Saved entries:
========================================================================

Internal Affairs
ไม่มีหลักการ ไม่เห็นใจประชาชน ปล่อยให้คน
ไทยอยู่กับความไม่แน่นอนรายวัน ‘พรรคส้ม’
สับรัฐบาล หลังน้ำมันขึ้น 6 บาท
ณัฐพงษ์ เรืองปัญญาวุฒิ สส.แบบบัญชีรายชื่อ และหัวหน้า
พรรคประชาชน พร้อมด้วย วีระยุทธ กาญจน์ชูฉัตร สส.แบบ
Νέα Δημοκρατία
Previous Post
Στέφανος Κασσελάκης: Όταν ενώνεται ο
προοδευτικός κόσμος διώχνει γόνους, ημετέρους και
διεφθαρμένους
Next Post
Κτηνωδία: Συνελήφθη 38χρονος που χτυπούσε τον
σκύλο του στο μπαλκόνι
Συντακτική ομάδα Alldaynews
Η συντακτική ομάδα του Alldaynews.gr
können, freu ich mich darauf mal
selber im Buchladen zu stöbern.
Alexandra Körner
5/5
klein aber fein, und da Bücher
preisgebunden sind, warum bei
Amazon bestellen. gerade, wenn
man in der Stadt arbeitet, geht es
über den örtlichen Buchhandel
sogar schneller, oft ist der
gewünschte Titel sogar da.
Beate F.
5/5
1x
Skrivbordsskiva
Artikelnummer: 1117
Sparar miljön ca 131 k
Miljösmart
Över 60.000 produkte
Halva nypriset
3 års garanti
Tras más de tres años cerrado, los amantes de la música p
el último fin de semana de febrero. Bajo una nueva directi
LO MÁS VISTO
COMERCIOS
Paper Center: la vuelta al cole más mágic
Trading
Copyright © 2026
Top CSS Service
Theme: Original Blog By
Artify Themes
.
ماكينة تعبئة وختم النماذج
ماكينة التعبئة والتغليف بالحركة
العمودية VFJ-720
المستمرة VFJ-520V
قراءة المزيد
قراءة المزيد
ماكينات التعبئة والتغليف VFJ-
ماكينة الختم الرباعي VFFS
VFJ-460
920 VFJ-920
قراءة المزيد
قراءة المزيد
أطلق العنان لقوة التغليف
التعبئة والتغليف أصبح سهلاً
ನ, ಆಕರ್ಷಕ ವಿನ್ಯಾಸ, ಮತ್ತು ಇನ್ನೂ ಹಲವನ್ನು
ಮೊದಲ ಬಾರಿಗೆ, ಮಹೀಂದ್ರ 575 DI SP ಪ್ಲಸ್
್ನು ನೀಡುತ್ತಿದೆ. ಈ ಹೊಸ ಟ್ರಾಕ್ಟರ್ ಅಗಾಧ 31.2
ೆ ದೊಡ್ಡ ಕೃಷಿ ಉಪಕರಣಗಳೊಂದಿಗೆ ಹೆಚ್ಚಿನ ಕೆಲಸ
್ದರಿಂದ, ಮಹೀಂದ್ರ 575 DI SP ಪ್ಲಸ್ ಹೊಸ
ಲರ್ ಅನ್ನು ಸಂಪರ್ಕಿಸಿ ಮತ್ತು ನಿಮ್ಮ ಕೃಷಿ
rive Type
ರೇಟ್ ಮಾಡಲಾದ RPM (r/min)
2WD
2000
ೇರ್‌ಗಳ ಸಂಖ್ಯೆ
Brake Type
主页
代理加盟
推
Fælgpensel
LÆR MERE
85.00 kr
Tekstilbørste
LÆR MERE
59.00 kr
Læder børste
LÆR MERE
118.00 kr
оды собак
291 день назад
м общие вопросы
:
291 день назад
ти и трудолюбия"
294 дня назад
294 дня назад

========================================================================

Exercise aim => Type the data out again, exactly.

Solved problem =>
Internal Affairs
ไม่มีหลักการ ไม่เห็นใจประชาชน ปล่อยให้คน
ไทยอยู่กับความไม่แน่นอนรายวัน ‘พรรคส้ม’
สับรัฐบาล หลังน้ำมันขึ้น 6 บาท
ณัฐพงษ์ เรืองปัญญาวุฒิ สส.แบบบัญชีรายชื่อ และหัวหน้า
พรรคประชาชน พร้อมด้วย วีระยุทธ กาญจน์ชูฉัตร สส.แบบ
Νέα Δημοκρατία
Previous Post
Στέφανος Κασσελάκης: Όταν ενώνεται ο
προοδευτικός κόσμος διώχνει γόνους, ημετέρους και
διεφθαρμένους
Next Post
Κτηνωδία: Συνελήφθη 38χρονος που χτυπούσε τον
σκύλο του στο μπαλκόνι
Συντακτική ομάδα Alldaynews
Η συντακτική ομάδα του Alldaynews.gr
können, freu ich mich darauf mal
selber im Buchladen zu stöbern.
Alexandra Körner
5/5
klein aber fein, und da Bücher
preisgebunden sind, warum bei
Amazon bestellen. gerade, wenn
man in der Stadt arbeitet, geht es
über den örtlichen Buchhandel
sogar schneller, oft ist der
gewünschte Titel sogar da.
Beate F.
5/5
1x
Skrivbordsskiva
Artikelnummer: 1117
Sparar miljön ca 131 k
Miljösmart
Över 60.000 produkte
Halva nypriset
3 års garanti
Tras más de tres años cerrado, los amantes de la música p
el último fin de semana de febrero. Bajo una nueva directi
LO MÁS VISTO
COMERCIOS
Paper Center: la vuelta al cole más mágic
Trading
Copyright © 2026
Top CSS Service
Theme: Original Blog By
Artify Themes
.
ماكينة تعبئة وختم النماذج
ماكينة التعبئة والتغليف بالحركة
العمودية VFJ-720
المستمرة VFJ-520V
قراءة المزيد
قراءة المزيد
ماكينات التعبئة والتغليف VFJ-
ماكينة الختم الرباعي VFFS
VFJ-460
920 VFJ-920
قراءة المزيد
قراءة المزيد
أطلق العنان لقوة التغليف
التعبئة والتغليف أصبح سهلاً
ನ, ಆಕರ್ಷಕ ವಿನ್ಯಾಸ, ಮತ್ತು ಇನ್ನೂ ಹಲವನ್ನು
ಮೊದಲ ಬಾರಿಗೆ, ಮಹೀಂದ್ರ 575 DI SP ಪ್ಲಸ್
್ನು ನೀಡುತ್ತಿದೆ. ಈ ಹೊಸ ಟ್ರಾಕ್ಟರ್ ಅಗಾಧ 31.2
ೆ ದೊಡ್ಡ ಕೃಷಿ ಉಪಕರಣಗಳೊಂದಿಗೆ ಹೆಚ್ಚಿನ ಕೆಲಸ
್ದರಿಂದ, ಮಹೀಂದ್ರ 575 DI SP ಪ್ಲಸ್ ಹೊಸ
ಲರ್ ಅನ್ನು ಸಂಪರ್ಕಿಸಿ ಮತ್ತು ನಿಮ್ಮ ಕೃಷಿ
rive Type
ರೇಟ್ ಮಾಡಲಾದ RPM (r/min)
2WD
2000
ೇರ್‌ಗಳ ಸಂಖ್ಯೆ
Brake Type
主页
代理加盟
推
Fælgpensel
LÆR MERE
85.00 kr
Tekstilbørste
LÆR MERE
59.00 kr
Læder børste
LÆR MERE
118.00 kr
оды собак
291 день назад
м общие вопросы
:
291 день назад
ти и трудолюбия"
294 дня назад
294 дня назад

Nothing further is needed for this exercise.